▶ WHAT THIS TASK INVOLVES
Begin with the line that holds "Lasa-ne un mesaj". Output it and all remaining lines of the material, verbatim, ending with the last.

▶ RECORD EXTRACTS
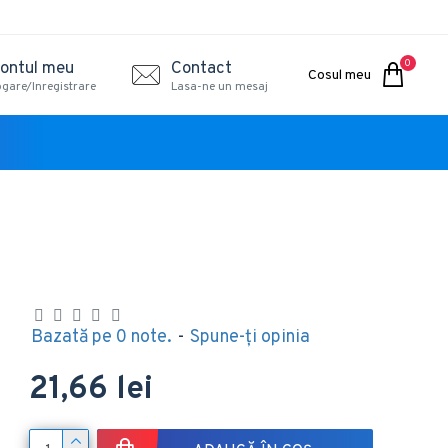
0
ontul meu
Contact
Cosul meu
ogare/Inregistrare
Lasa-ne un mesaj
Bazată pe 0 note.
-
Spune-ţi opinia
21,66 lei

▶ OUTPUT
Lasa-ne un mesaj
Bazată pe 0 note.
-
Spune-ţi opinia
21,66 lei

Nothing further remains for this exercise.